連挑戰的勇氣都沒有的懦夫可配不上我的妹妹。這便是張恆的真實想法,為了妹妹的幸福,張恆不介意在手下面前出爾反爾一回。
「那不就沒得選了嗎?」擦掉額頭上的冷汗,凌寒臉上掛滿了苦笑,他想起了父親曾經對他的教導。
不蒸饅頭爭口氣,人活著不就是因為有口氣兒嗎?
「來吧。」做足了警惕,凌寒面色一正,皮膚表面覆蓋的魚鱗甲透出堅定的彩色。
張恆嘴角撇過一絲笑容,心里卻對凌寒高看了一分。
獸魂類魔法再次發動,張恆的身體再次發生了變化,不過這一次的變化卻和之前截然不同。
上一次,張恆只是兩條手臂變得粗壯無比,可這次,他全身都發生了變化,皮膚表面開始生出一道道淡黑的魔紋,手臂雖說粗壯了一分,卻沒有之前那樣誇張,最讓人震驚的是,位於他雙臂上的兩個猿魂詛咒開始增大,竟然化為了兩個臂鎧一樣的武器。
這樣的形態看起來不算特殊,可是豹紋部落「幼崽」卻集體向後退了一步,只有他們知道,這才是張恆最強的狀態。
凌寒不說話,腳下彈跳魔法陣出現,自身化為一道利箭向著張恆沖去。當彈跳魔法將方向由縱向轉為橫向時,給凌寒帶來的就是極強的爆發力。
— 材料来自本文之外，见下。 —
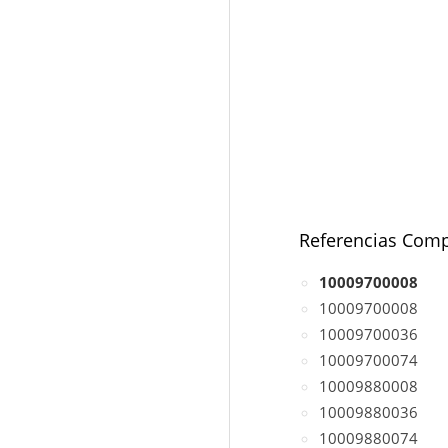
Referencias Comp
10009700008
10009700008
10009700036
10009700074
10009880008
10009880036
10009880074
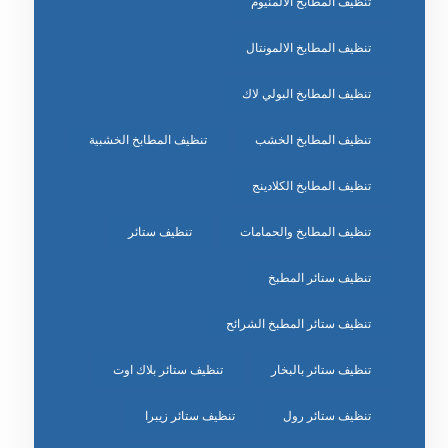
تنظيف المطابخ الالمنيوم
تنظيف المطابخ الالمونتال
تنظيف المطابخ البولي لاك
تنظيف المطابخ الخشب
تنظيف المطابخ الخشبية
تنظيف المطابخ الكلادينج
تنظيف المطابخ والحمامات
تنظيف ستائر
تنظيف ستائر المطبخ
تنظيف ستائر المطبخ الشرائح
تنظيف ستائر بالبخار
تنظيف ستائر بلاك اوت
تنظيف ستائر رول
تنظيف ستائر زيبرا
瞬間二次彈跳更是讓這股爆發力提升到了極點。
在這電光火石之間,凌寒和張恆齊齊伸出拳頭,彩色鱗片包裹的拳頭和由黑色臂鎧包裹的拳頭相撞,一股子氣勁爆發出來,向著周圍散布。
當觸碰到的瞬間,凌寒便意識到了不對,這張恆的力道怎么比之前的更大了!可這時卻已經為時已晚,就算他想收力也辦不到了。
既然如此,那便全力以赴!凌寒想著,將本來保留的一分力轟出,投入到與張恆的對拼之中。
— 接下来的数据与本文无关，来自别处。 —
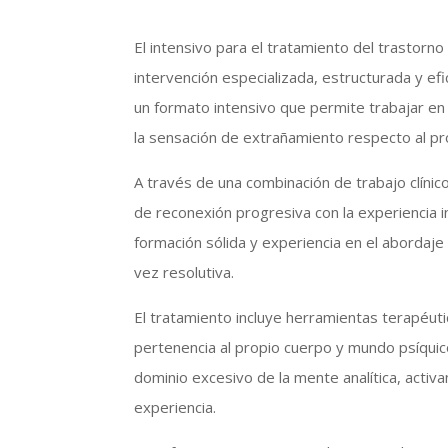
El intensivo para el tratamiento del trastor
intervención especializada, estructurada y ef
un formato intensivo que permite trabajar e
la sensación de extrañamiento respecto al pro
A través de una combinación de trabajo clínico
de reconexión progresiva con la experiencia 
formación sólida y experiencia en el abordaje
vez resolutiva.
El tratamiento incluye herramientas terapéuti
pertenencia al propio cuerpo y mundo psíquico
dominio excesivo de la mente analítica, activ
experiencia.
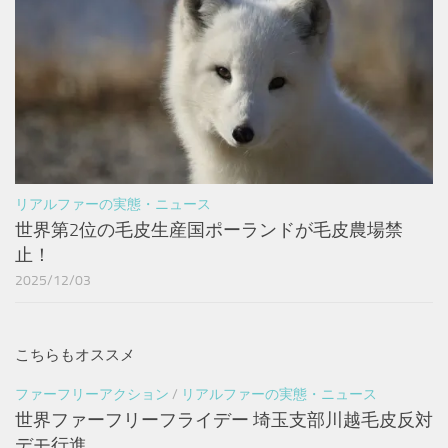
リアルファーの実態・ニュース
世界第2位の毛皮生産国ポーランドが毛皮農場禁
止！
2025/12/03
こちらもオススメ
ファーフリーアクション
/
リアルファーの実態・ニュース
世界ファーフリーフライデー 埼玉支部川越毛皮反対
デモ行進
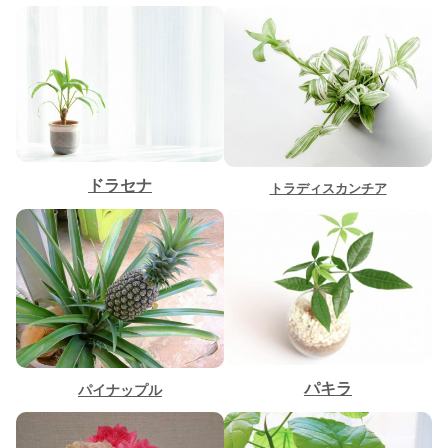
X
Facebook
ドラセナ
トラディスカンチア
はてブ
LINE
LinkedIn
コピー
パキラ
パイナップル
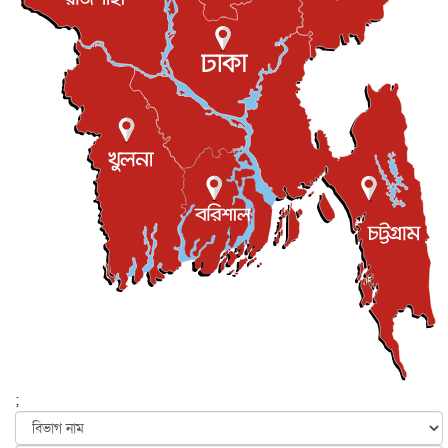
রিয়ালকে ‘না’ বলা রদ্রির জন্য বার্সার কাছে কত চাইল ম্যানসিটি
খেলাধুলা
৮ আগস্ট, ২০২৬
শিল্পকলায় চলচ্চিত্র উৎসব, বিনা মূল্যে দেখা যাবে ৬ সিনেমা
বিনোদন
৮ আগস্ট, ২০২৬
ইস্ট লন্ডন মসজিদের জুমার খুতবা : “কুরআন হোক জীবন দেখার
লেন্স...
ইসলাম ও জীবন
৭ আগস্ট, ২০২৬
সিলেটের কন্যা মোহিনী রশিদ এনওয়াইপিডির উচ্চপদস্থ কর্মকর্তা
দেশজুড়ে
৬ আগস্ট, ২০২৬
আজ থেকে সবার জন্য উন্মুক্ত জুলাই স্মৃতি জাদুঘর
জাতীয়
৬ আগস্ট, ২০২৬
ফের বন্যার আশঙ্কা, ১০ জেলায় সতর্কতা
জাতীয়
৬ আগস্ট, ২০২৬
;
জুলাইয়ের কৃতিত্ব নেওয়ার জন্য সবাই প্রতিযোগিতায় নেমেছে :
স্বর...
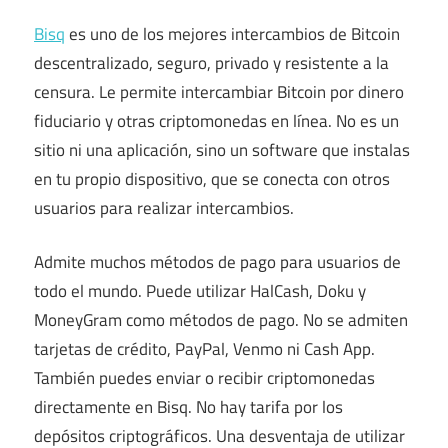
Bisq
es uno de los mejores intercambios de Bitcoin
descentralizado, seguro, privado y resistente a la
censura. Le permite intercambiar Bitcoin por dinero
fiduciario y otras criptomonedas en línea. No es un
sitio ni una aplicación, sino un software que instalas
en tu propio dispositivo, que se conecta con otros
usuarios para realizar intercambios.
Admite muchos métodos de pago para usuarios de
todo el mundo. Puede utilizar HalCash, Doku y
MoneyGram como métodos de pago. No se admiten
tarjetas de crédito, PayPal, Venmo ni Cash App.
También puedes enviar o recibir criptomonedas
directamente en Bisq. No hay tarifa por los
depósitos criptográficos. Una desventaja de utilizar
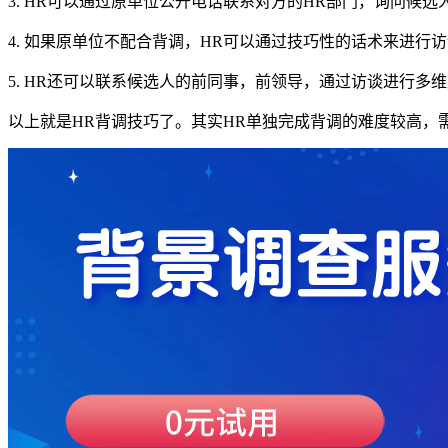
3. HR可以通过原单位公开电话联系对方的HR部门，询问候
4. 如果原单位不配合背调，HR可以通过技巧性的话术来进
5. HR还可以联系候选人的前同事，前领导，通过访谈进行
以上就是HR背调技巧了。其实HR单独完成背调的难度较高，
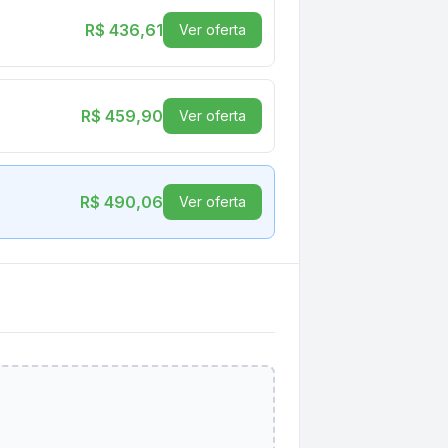
R$ 436,61
Ver oferta
R$ 459,90
Ver oferta
R$ 490,06
Ver oferta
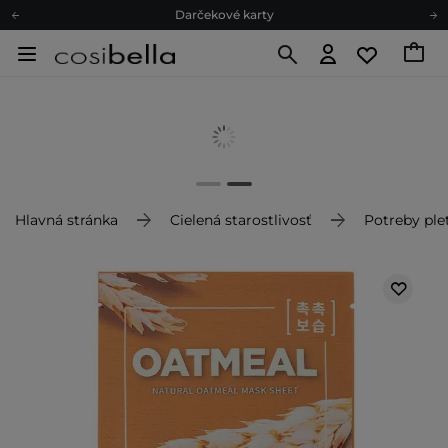
Darčekové karty
Ekologické balenie
Odmeňovací program
Odoslanie do 24 hod.
Darčekové karty
Ekologické balenie
Hlavná stránka
Cielená starostlivosť
Potreby plet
喀嗤一聲,凌寒如同炮彈一般,被彈飛,重重地砸在木屋上,把一面木牆都撞碎了,整個人更是因為巨力的震盪,昏迷了過去。
在他的右拳,本來包裹著拳頭的細密彩鱗此刻卻悄然碎裂,顯然就像是上次對戰焰尾時一樣,這彩色鱗片達到了自身承受力道的限度。
張恆拍拍身上沾染的塵土,一副風輕雲淡的模樣。
可瞪大眼睛觀看戰斗的王莽卻驚人的發現,張恆似乎和剛才的位置差開了一步。
一步的距離算不得什么,可重點是讓張恆退後了一步的人是一個剛突破不久,只會兩個魔法的上品法徒。
要知道,張恆的獸魂類魔法可是力量型的,更是有猿魂詛咒助力,卻被一個名不見經傳的家伙擊退了一步,這在王莽看來簡直就是天方夜譚。
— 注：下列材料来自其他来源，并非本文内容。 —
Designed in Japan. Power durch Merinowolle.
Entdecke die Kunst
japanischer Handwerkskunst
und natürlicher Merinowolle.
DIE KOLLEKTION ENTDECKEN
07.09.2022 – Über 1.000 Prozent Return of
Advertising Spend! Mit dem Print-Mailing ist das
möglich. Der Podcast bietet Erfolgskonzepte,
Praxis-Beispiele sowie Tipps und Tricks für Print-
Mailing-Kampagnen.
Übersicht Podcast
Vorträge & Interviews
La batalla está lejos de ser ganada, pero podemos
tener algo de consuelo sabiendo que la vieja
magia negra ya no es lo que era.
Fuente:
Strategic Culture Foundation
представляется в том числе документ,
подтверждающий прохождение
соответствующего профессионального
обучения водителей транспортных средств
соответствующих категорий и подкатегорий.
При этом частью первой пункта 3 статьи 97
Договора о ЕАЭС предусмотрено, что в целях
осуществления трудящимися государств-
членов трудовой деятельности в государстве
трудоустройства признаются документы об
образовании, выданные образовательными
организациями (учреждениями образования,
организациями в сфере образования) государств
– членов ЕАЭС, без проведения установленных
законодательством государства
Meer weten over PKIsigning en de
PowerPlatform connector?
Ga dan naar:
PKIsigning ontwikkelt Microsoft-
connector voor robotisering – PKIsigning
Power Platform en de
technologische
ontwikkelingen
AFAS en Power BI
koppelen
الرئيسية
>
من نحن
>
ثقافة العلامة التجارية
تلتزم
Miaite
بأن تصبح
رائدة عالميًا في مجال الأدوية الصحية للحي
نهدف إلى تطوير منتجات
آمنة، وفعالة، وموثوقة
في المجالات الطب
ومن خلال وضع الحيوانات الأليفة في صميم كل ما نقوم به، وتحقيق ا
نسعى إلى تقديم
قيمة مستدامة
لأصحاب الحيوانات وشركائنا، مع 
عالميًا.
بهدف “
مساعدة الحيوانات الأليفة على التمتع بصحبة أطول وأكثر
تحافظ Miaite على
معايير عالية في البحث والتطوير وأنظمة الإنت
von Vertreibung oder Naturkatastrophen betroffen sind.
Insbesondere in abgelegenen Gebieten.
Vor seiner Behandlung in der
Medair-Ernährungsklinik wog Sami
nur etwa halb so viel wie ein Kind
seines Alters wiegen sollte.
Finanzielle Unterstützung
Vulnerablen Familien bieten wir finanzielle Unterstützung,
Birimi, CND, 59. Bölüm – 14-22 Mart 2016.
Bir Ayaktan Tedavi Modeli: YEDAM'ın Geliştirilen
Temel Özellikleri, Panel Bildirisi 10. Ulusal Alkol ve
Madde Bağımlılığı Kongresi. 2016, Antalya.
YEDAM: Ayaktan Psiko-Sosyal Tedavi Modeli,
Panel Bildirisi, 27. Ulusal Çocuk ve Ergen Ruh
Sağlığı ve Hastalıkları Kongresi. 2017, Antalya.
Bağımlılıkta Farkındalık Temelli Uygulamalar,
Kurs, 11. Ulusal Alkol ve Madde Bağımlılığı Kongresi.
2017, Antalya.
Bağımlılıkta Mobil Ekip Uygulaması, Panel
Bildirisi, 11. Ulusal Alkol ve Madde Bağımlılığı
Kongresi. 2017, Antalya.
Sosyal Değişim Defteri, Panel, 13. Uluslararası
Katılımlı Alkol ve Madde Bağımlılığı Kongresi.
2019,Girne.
「走吧,我們回去。」張恆向著身邊的豹紋部落的「幼崽」招呼道。
「那這里的物資?」王莽上前一步,詢問道,他對於張恆現在的態度有些迷茫。
「物資都留下吧。」說著,張恆又從身上掏出一個魔法記錄卷軸,交到梅蘭那里,指著凌寒方向:「等他醒了,讓他把這個學了,還要告訴他,以後別總是近身戰斗,容易傷身。」
梅蘭茫然的接過魔法記錄卷軸,上面的花紋表示著這份魔法記錄卷軸要比低級魔法記錄卷軸更加珍貴。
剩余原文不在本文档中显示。